The CFT mission is currently baselined as an eight-day mission, during which Wilmore and Williams will conduct a complete shakedown of Starliner, from launch atop a United Launch Alliance (ULA) Atlas V out of storied Space Launch Complex (SLC)-41 at Cape Canaveral Space Force Station, Fla., through orbital operations to rendezvous, docking and undocking at the ISS and return to Earth, alighting on solid ground at White Sands Space Harbor (WSSH) in New Mexico. NASA previously stressed that there exists some scope to extend the astronauts’ stay aboard the space station if needed, but no definitive limit has been offered on exactly how long CFT might remain in orbit.  

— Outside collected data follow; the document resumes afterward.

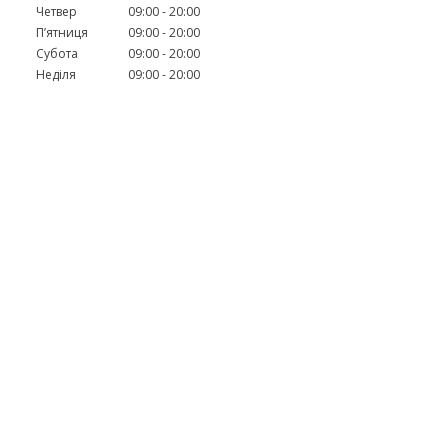
Четвер
09:00
20:00
Пʼятниця
09:00
20:00
Субота
09:00
20:00
Неділя
09:00
20:00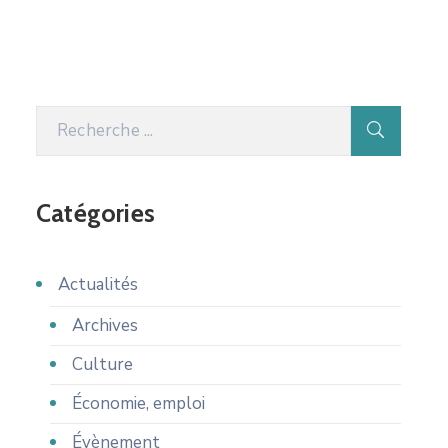
Catégories
Actualités
Archives
Culture
Économie, emploi
Évènement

Wilmore previously served as pilot of shuttle Atlantis on the 11-day STS-129 mission in November 2009, before commanding Expedition 42 during a 167-day ISS increment from September 2014 through March 2015. For her part, Williams recorded the longest single mission ever undertaken by a woman when she spent 195 days in space during Expedition 14/15 between December 2006 and June 2007, then went on to command Expedition 33 during a 127-day ISS increment in July-November 2012.

Video Credit: Boeing

All told, the duo have spent almost 500 days in space, completing 11 spacewalks and chalking up more than 76 EVA hours between them. And Williams also held the empirical record from September 2012 until March 2017 for the greatest number of spacewalking hours attained by a woman.